Под покачивание кареты, шум дождя и звуки голосов, Алексей заснул.
В Варшаве Григорьев задерживаться не стал. Город посмотреть хотелось, но оплачивать комнату в трактире – нет. Ограниченные финансы гнали гардемарина вперед, к цели. Перекусив на почтовой станции в окраинах города, Алексей сел в карету до Кракова, а оттуда, избегая прямой дороги в неспокойную Силезию, свернул южнее – через Моравию. Заканчивался второй месяц пути, когда гардемарин добрался до Оломоуца. Место глухое, но безопасное. Австрийская армия стояла севернее и сталкиваться с ней, а уж тем более с прусаками не было ни малейшего желания. В дороге, чтобы не умереть со скуки, Алексей слушал разговоры попутчиков и много размышлял. Все больше и больше он понимал мотивы Поспелова, отказавшегося от казалось бы заманчивой практики. И вопрос не только в том, что путь в Париж неблизкий, утомительный и небезопасный. Британия уже в начале года заключила союзный договор с Пруссией и официально объявила войну Франции, хоть столкновения на море шли уже давно. Значит теперь французы столкнулись не только с британским флотом на море, но и с прусским королем Фридрихом на суше. Практика обещала быть нескучной и очень рискованной. И сам Николай и его родители похоже держали руку на пульсе политической ситуации и при первых признаках опасности сдали назад, перетасовав все карты. Воспользовавшись простодушием Алексея они и свои обязательства выполнили, отправив обещанного гардемарина, и Николая от опасности уберегли. Скорее всего тогда в трактире Поспелов озвучил план отца, выдав его за свое нежелание ехать. И если посмотреть со стороны, то благородное дело ведь сделали – бедного сироту на практику морскую пристроили бескорыстно. Но копнуть глубже – интрига и тонкий расчет. Лис хитрющий все-таки Николашка Поспелов, и вся его семейка такая же. Однако несмотря на все эти выводы Григорьев ни о чем не жалел и на Николая не обижался. Он готовился стать офицером военного флота, и где как не на войне можно лучше всего к этому подготовиться.

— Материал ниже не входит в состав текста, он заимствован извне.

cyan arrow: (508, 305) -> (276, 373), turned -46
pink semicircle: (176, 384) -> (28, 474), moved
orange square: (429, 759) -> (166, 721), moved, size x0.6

Из Оломоуца Алексей отправился сначала в сторону Регенсбурга, затем – в Эльзас через Страсбург. Границу Франции он пересек легко и без инцидентов. Рекомендательного письма от французского посла в России де Вожира оказалось достаточно даже для того, чтобы избежать таможенного досмотра скромного багажа. Французская почтовая служба оказалась великолепной. Просторная подрессоренная карета, частая смена лошадей на свежих и вполне приличные дороги. Вот только попутчиков становилось все больше, но и слушать их оказалось занимательно. Этим Алексей совершенствовал свой французский и узнавал свежие новости. Сидел он в основном молча, изображая иноземца, кем собственно и являлся.
– Я верю, что скоро и мы, третье сословие, будем не хуже дворян в науке. Знание – вот власть, – говорил молодой аптекарь едущий искать работу в Париже.
– Знание, знание… А хлеб кто печь будет, а? От книжек ваших живота не наешь. На себя посмотри. Тощий – кожа да кости. Это все от книжек. Вот я виноград выращиваю, пока король себе новый дворец выдумывает, – отвечала вдова виноградаря, бойкая женщина средних лет, болтающая без умолку.
Женщину поддержал пожилой нотариус из Реймса:
– Не будь Либурнского вина, не было бы и песен в Версале
– Вот именно, без нас ничего бы не было, – тут же подхватил аптекарь, – не было бы ни хлеба, ни вина, ни дорог, ни аптек. Самого Версаля тоже не было бы. Не своими же руками король его строил.
Крамольный разговор прервался остановкой на почтовой станции в Труа. Пока возницы меняли лошадей в карету протиснулся новый пассажир: полный, потный, но хорошо и опрятно одетый мужчина с кожанной сумкой для документов в руках. В карете сразу стало тесно.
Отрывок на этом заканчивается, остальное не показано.